Créée en 2006, cette structure, située à Lyon et rattachée à la Direction générale des collectivités locales (DGCL), regroupe une quinzaine de juristes ayant pour mission de répondre aux demandes d'avis des préfets. Pour ce faire, le PIACL produit des notes d'analyse - au nombre de 2 000 en 2015 -, qui constituent un outil d'aide à la décision pour les préfets, dans le respect de leur pouvoir décisionnaire.

Dans le cadre du PPNG, le PIACL doit être complété par deux nouveaux services : l'un dédié à l'appui au contrôle budgétaire, et l'autre à l'expertise des montages juridico-financiers complexes.

Lors de son audition par vos rapporteurs, François Pesneau, sous-directeur des compétences et des institutions locales à la DGCL, a relevé l'intérêt de ce second service pour les projets locaux. Cette cellule doit permettre de renforcer la capacité des préfets à accompagner les collectivités territoriales dans l'élaboration de grands projets, tels que les délégations de service public (DSP), les baux emphytéotiques administratifs (BEA), les partenariats publics privés (PPP), les dossiers soumis à la loi sur l'eau ou les équipements sportifs de grande ampleur.

La création de cette structure témoigne d'une évolution de la mission dévolue au PIACL, davantage orientée vers une fonction d'appui aux projets, ainsi que l'a indiqué le sous-directeur : « C'est une légère inflexion pour le PIACL, qui est passé d'un outil exclusivement juridique, à un outil également orienté vers une sorte d'assistance à maîtrise d'ouvrage, d'"ingénierie territoriale". Il s'agit de quelque chose de novateur, mis en place dans le cadre du PPNG, qui rappelle que le contrôle de légalité n'est pas que du contrôle. »
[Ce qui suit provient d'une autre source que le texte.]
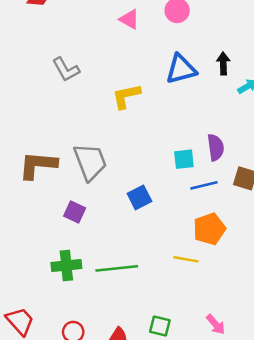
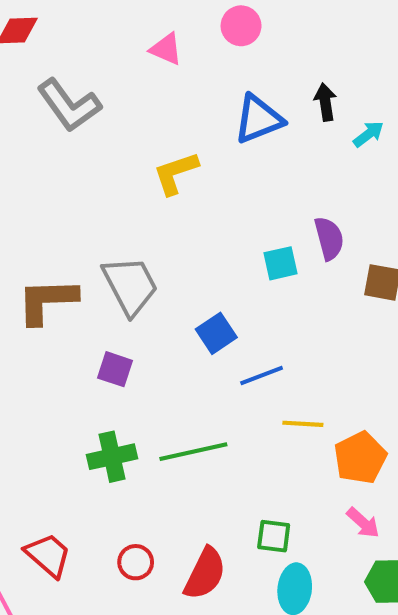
gray L-shape: (66, 69) -> (69, 105), moved, size x1.4
blue line: (204, 185) -> (262, 376), moved
orange pentagon: (209, 229) -> (360, 458), moved

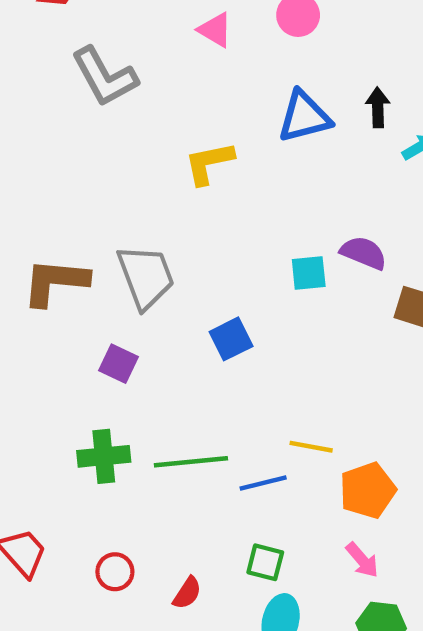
purple semicircle: (329, 238) -> (364, 253), turned -60
blue line: (262, 376) -> (263, 483), moved
red semicircle: (205, 574) -> (187, 593), size x0.6

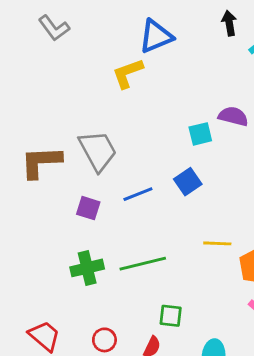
gray L-shape: (105, 77) -> (54, 28), size x0.7
blue triangle: (304, 117) -> (156, 36), moved
blue square: (231, 339) -> (188, 182), moved
blue line: (263, 483) -> (138, 194), moved
green square: (265, 562) -> (171, 316), moved

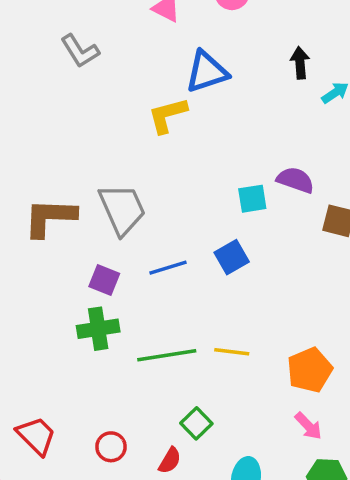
yellow line: (217, 243) -> (232, 352), moved
green cross: (87, 268) -> (98, 329), moved
green square: (171, 316) -> (196, 423), turned 35

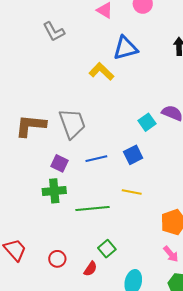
yellow L-shape: (167, 115) -> (102, 71), turned 55
cyan square: (252, 199) -> (147, 122), turned -30
yellow line: (232, 352) -> (132, 192), moved

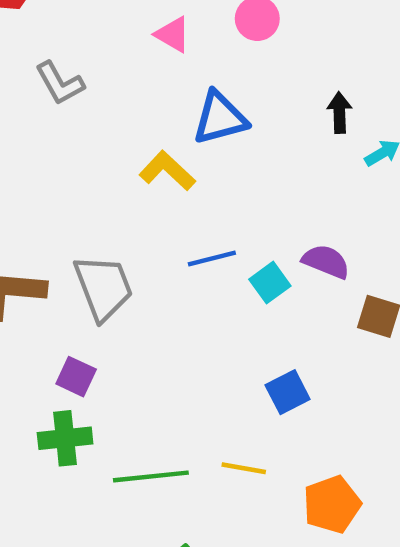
blue square: (133, 155) -> (288, 392), moved
blue line: (96, 159) -> (212, 258), moved
yellow line: (132, 192) -> (244, 468), moved

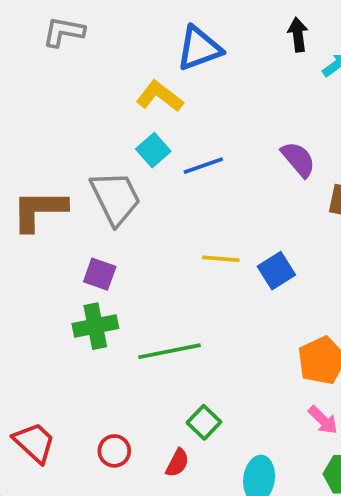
gray L-shape: (60, 83) -> (64, 32), turned 135
purple semicircle: (326, 261) -> (298, 159), turned 33
cyan square: (270, 283) -> (153, 150), moved
yellow line: (244, 468) -> (221, 259), moved

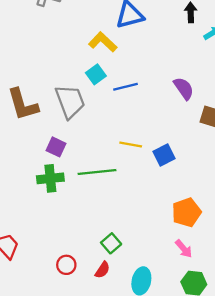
brown L-shape: (39, 210) -> (23, 104), turned -111
green line: (169, 351) -> (97, 172), moved
red circle: (114, 451) -> (66, 265), moved
red semicircle: (177, 463) -> (102, 270), moved

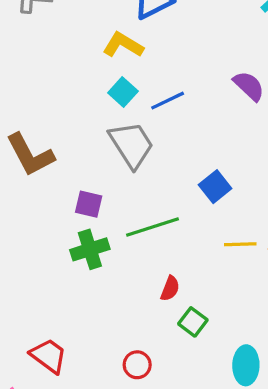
gray trapezoid: (70, 101) -> (131, 145), moved
yellow line: (131, 145) -> (240, 244), moved
blue square: (164, 155) -> (215, 187), moved
red semicircle: (102, 270) -> (170, 288), moved

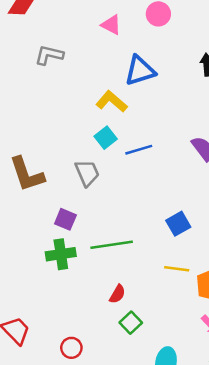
gray trapezoid: (131, 145) -> (87, 173), moved, size x0.7
blue square: (215, 187) -> (178, 224), moved
red circle: (137, 365) -> (71, 348), moved

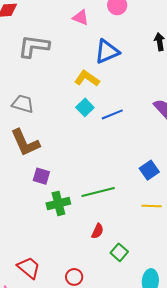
gray L-shape: (49, 55) -> (34, 46), size x1.4
gray trapezoid: (87, 173) -> (23, 104), moved, turned -45
purple square: (65, 219) -> (41, 176), moved
red semicircle: (117, 294) -> (97, 231), moved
Dans le même ordre d'idées, le PPNG prévoit également la création de 8 pôles d'appui juridique, dans 4 types de contentieux : la police administrative et la sécurité routière (4 pôles), les ressources humaines (1 pôle), les contrats et les marchés publics (1 pôle), le concours de la force publique et la responsabilité de l'État (2 pôles).

Rattachées organiquement à certaines préfectures de département, ces structures ont vocation à apporter leur concours à l'ensemble du réseau préfectoral. Elles participent d'une mise en réseau des compétences, promue par le ministère de l'Intérieur, et dont son secrétaire général, Denis Robin, a rendu compte à vos rapporteurs : « Nous souhaitons faire monter en puissance certaines préfectures au niveau national sur des thématiques juridiques fortes, avec une mise en réseau pour que ces préfectures puissent donner des conseils à l'ensemble des autres. »

À l'occasion de leur déplacement à Orléans, vos rapporteurs ont pris connaissance du déploiement d'un pôle d'appui juridique consacré à la police administrative au sein de la préfecture, qui doit être le correspondant sur ce thème des préfectures de la zone Ouest de la France.

Vos rapporteurs jugent utile, quoique trop limité, ce renforcement des moyens et des compétences alloués au contrôle de légalité, dont ils souhaitent voir la dimension de conseil renforcée.

Les réponses apportées à la consultation témoignent de l'attachement des élus locaux aux conseils délivrés par les services préfectoraux, avant ou pendant le contrôle de légalité. 45,1% des répondants estiment en bénéficier, contre 36,1% d'avis contraire. Aussi le contrôle de légalité est-il perçu comme protecteur, pour 76,2% des participants, et peu contraignant, pour 56,2% d'entre eux.

Autre évolution sensible, les modalités de transmission des actes soumis au contrôle de légalité continuent d'être modernisées.

Cette télétransmission des actes a été promue dès 2007 pour le contrôle de légalité, avec l'application ACTES, et en 2011 pour le contrôle budgétaire, avec l'application ACTES budgétaires.

Depuis lors, elle n'a pas été généralisée, le taux de raccordement étant en 2014 de 40% pour la première application et de 19% pour la seconde, selon le rapport public annuel 2016 de la Cour des comptes 10 ( * ) .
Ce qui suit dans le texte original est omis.